Defying expectations is nothing new for Cracker.
Core members David Lowery and Johnny Hickman grew up in Redlands, Calif. (the former attended the U of R’s Johnston College for a year) and came to prominence during the height of the 1990s grunge era.
Mixing roots, rock elements and more with front man Lowery’s raspy vocals and wry lyrics, the band was a precursor to what later became known as alt-country music.
Cracker sounded like nothing else around at the time and notched half a dozen rock radio hits, including “Low,” “Teen Angst (What the World Needs Now),” “Get Off This” and “Happy Birthday to Me,” plus a platinum sophomore disc (Kerosene Hat).
Lowery also ran a Virginia studio, where he produced other artists (Counting Crows, Joan Osborne) between Cracker albums. Then the singer/guitarist reunited with Eighties alternative cult fave Camper Van Beethoven. From the 2000s onward, he has pulled double duty, regularly touring and releasing albums by both acts.
Now Lowery splits his time between playing music, teaching music business finance near home at the University of Georgia, Athens and championing musicians’ digital rights via well-regarded community blog www.thetrichordist.com and elsewhere.
On Cracker’s fine double album Berkeley to Bakersfield (Savoy Records), Lowery and singer/guitarist Hickman reconvened the Kerosene Hat-era lineup of bassist Davey Faragher (a fellow Redlands native) and drummer Michael Urbano.
They recorded the aggressive, politically-minded first half quickly live, while various musicians handled the traditional California country sound on the second. Lowery’s vivid lyrics touch upon various NoCal locations; Hickman brings things down further south for the whimsical “San Bernardino Boy.”
We caught up with Lowery, 54, to talk about his Inland Empire days and Cracker’s latest tunes.
Question: How did living in Redlands from age nine influence your music?
Answer: There wasn’t a whole lot to do there as a teenager, so you had to create your own fun. I started playing in bands when I was 16. We did house parties. There were a lot of great players in Redlands. All the Faragher brothers went on to be session players. I went to Redlands High School, which was definitely quirky. I was around a lot of creative people that went onto do really interesting things. I had a lot of creative mentors and teachers.
Q: What were some of your hangouts and places to catch live music back then?

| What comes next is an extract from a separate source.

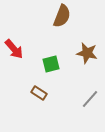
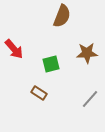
brown star: rotated 15 degrees counterclockwise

A: There weren’t really any in Redlands. We went to Riverside to see shows at The Barn and Raincross Square. For a while, The Ritz - a Hispanic dance nightclub - would do punk rock/new wave nights on Mondays. That was actually really important. Great shows there. All the classic early ‘80s punk rock bands from Southern California all played that place. There was also a place briefly in San Bernardino called The Beat. It didn’t survive, but it tried to be a punk rock/new wave live venue.

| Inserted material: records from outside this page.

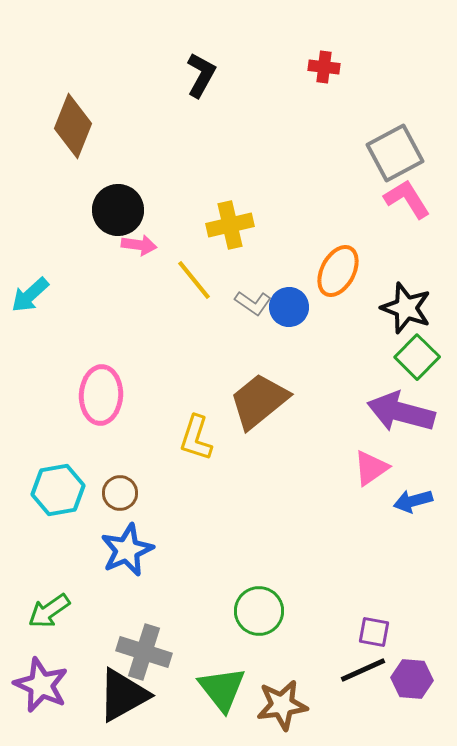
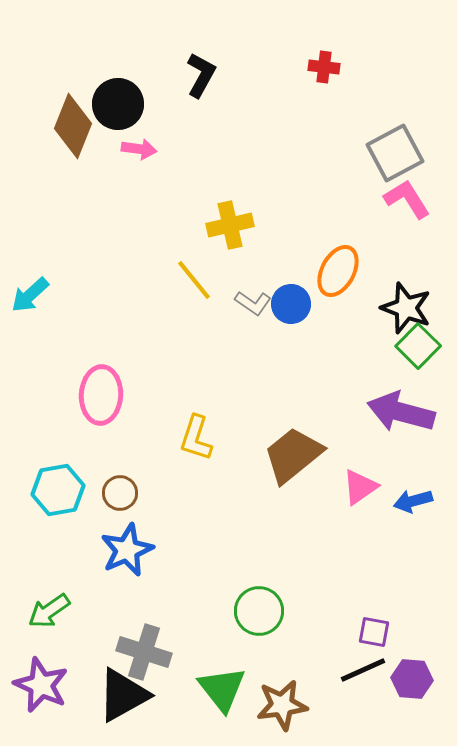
black circle: moved 106 px up
pink arrow: moved 96 px up
blue circle: moved 2 px right, 3 px up
green square: moved 1 px right, 11 px up
brown trapezoid: moved 34 px right, 54 px down
pink triangle: moved 11 px left, 19 px down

Q: Johnny has said the IE music scene had a certain attitude and style. Do you think those elements have always been present in Cracker?
A: I first started playing guitar at 14 because my sister was learning banjo. A lot of people around the Inland Empire and the desert were playing hippie country and bluegrass in the ‘70s. They had the Calico Bluegrass Festival. There was a big country movement there which is largely forgotten.
Q: Two years ago, Cracker played Hangar 24’s Fourth Anniversary party. How was that experience?
A: It was a great homecoming show. We’d love to do that again. There’s not really [another] venue in Redlands for us to play. Hangar 24 is pretty interesting.
Q: Your bands marked the 10th annual Campout Festival in Joshua Tree in 2014 and it is happening again this year. What was the original inspiration?
A: We recorded Kerosene Hat up there in Pioneertown and hung out when I lived in LA. It was like my getaway. I’d always go out there with my friends.
Q: Were you surprised to find a Cracker fan base in China since you performed live out there for the first time last year?
A: That had to do with “Low” being in a key scene in “The Perks of Being a Wallflower.” It was a very popular movie there. We were in Shanghai and Beijing, which are not that different than a lot of Western cities. We were playing to the kids of the solid global middle class. I suppose it would’ve been different if we’d gone to Western China or a more rural region. They were enthusiastic.
Q: How has the reaction been to the two sides of Cracker on Berkeley to Bakersfield?
A: It’s been a really good thing. It’s got a good story to it and a lot of people are talking. Every summer, there’s a procession of ‘90s bands touring together. We’re going to be one of the few that’s still exploring new territory and doing new stuff.
Q: Was using the California lyrical theme on the new albums a conscience decision?
A: It turned out that way after I had written ‘King of Bakersfield’ and ‘California Country Boy.’ I was working on these while also working on the two Camper records [revolving around the Golden State]. At one point I said, ‘I’m just giving in to this. Guess I’ll have a four-disc set about California between the two bands. Then I’ll have to move on from there.’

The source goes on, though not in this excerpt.